Metabolic capabilities of CYP2F2 with various pulmonary toxicants and its relative abundance in mouse lung subcompartments.

The tissue- and species-selective toxicity of a number of pulmonary toxicants has been attributed to the presence and distribution of activating enzymes with high k(cat) in target airways of susceptible species. The mouse is especially sensitive to a variety of metabolically activated lung toxicants. Recombinant CYP2F2 (mouse) was recently shown to effectively metabolize the species-selective pulmonary toxicant naphthalene. Here we show that the pulmonary toxicants 1-nitronaphthalene and 2-methylnaphthalene are metabolized readily with high k(cat) values (17.1 and 67.6 min(-1), respectively) to potentially cytotoxic intermediates at biologically relevant K(m) values (21.5 and 3.7 microM, respectively). Additionally, anthracene and benzo[a]pyrene are both metabolized by CYP2F2 (0.14 +/- 0.04 and 0.04 +/- 0.00 nmol/nmol/min, respectively), albeit at much lower rates. The levels of total CYP in mouse airways are considerably higher than those in parenchyma and trachea, and this is consistent with much higher rates of naphthalene metabolism in microsomal preparations from airways compared with the other subcompartments. The data suggest that CYP2F2 is a prominent cytochrome P450 in mouse lung that metabolizes a number of pulmonary toxicants. The presence of CYP2F2 may be important in the susceptibility of the mouse to metabolically activated pulmonary toxicants.

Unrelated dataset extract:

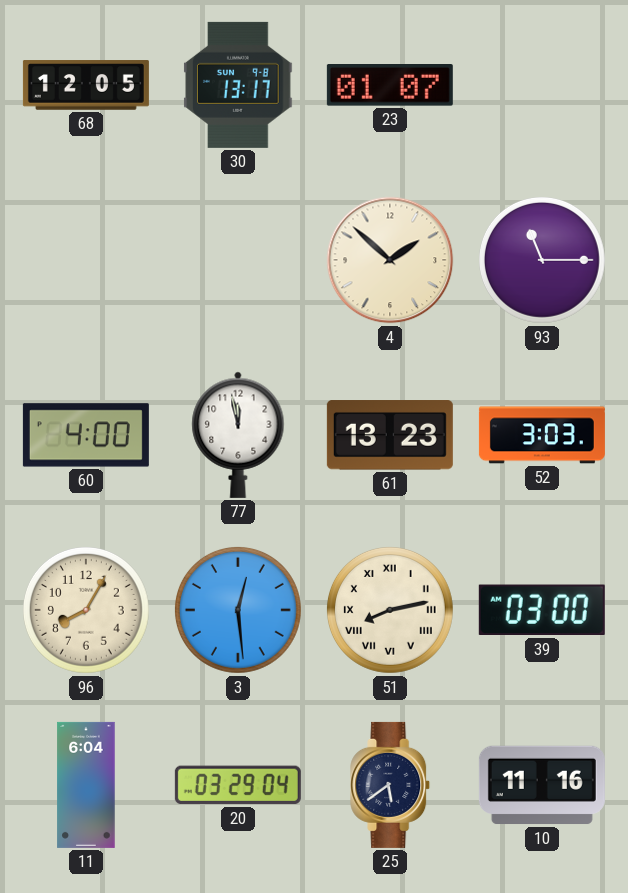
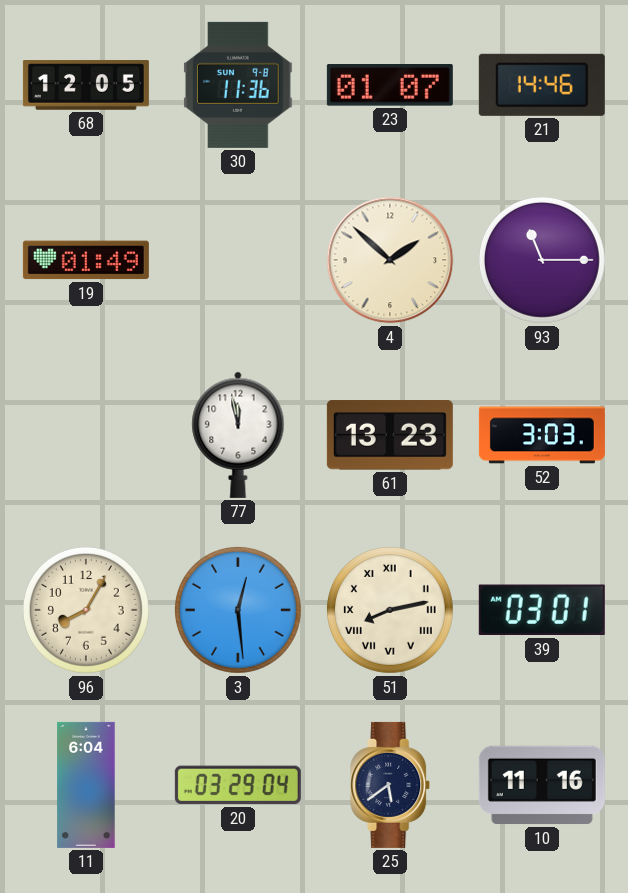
30: 13:17 -> 11:36
21: none -> 14:46
19: none -> 01:49
60: 4:00 -> none
39: 03:00 -> 03:01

Role of murine cytochrome P-450 2F2 in metabolic activation of naphthalene and metabolism of other xenobiotics.

Despite their substantially lower levels relative to hepatic tissue, pulmonary cytochrome P-450 (CYP) monooxygenases play an important role in the metabolic activation of substrates that cause lung injury. The target- and species-selective toxicity of a number of pulmonary toxicants has been attributed to the presence and distribution of activating enzymes with high kcat in target airways of susceptible species. However, experimental demonstration of these concepts and quantitative assessment of the contribution of individual CYP isoforms is lacking. This study was undertaken to characterize the catalytic activities of CYP2F2 with naphthalene, a murine Clara cell toxicant, as well as with other xenobiotics that either undergo metabolic activation to cytotoxic intermediates or that function as "isoform-selective" substrates. Recombinant CYP2F2 was produced using the baculovirus expression vector system in Spodoptera frugiperda and Trichoplusia ni cells, accounting up to approximately 20% of the total cellular protein. Incubations containing naphthalene, recombinant CYP2F2, NADPH-cytochrome P-450 oxidoreductase, and NADPH-regenerating system metabolized naphthalene with a high degree of stereoselectivity to 1R, 2S-naphthalene oxide (66:1 enantiomeric ratio). The Km and kcat values, along with the specificity constant, for naphthalene metabolism by recombinant CYP2F2 were 3 microM, 104 min-1, and 5.8 x 10(5) M-1 s-1, respectively. Recombinant CYP2F2 also metabolized ethoxyresorufin, pentoxyresorufin, p-nitrophenol, and 1-nitronaphthalene at easily detectable levels. The results from this work suggest that CYP2F2 1) plays a key role in the species- and cell-selective toxicity of naphthalene and 2) efficiently metabolizes a number of other substrates, including the lung toxicant 1-nitronaphthalene.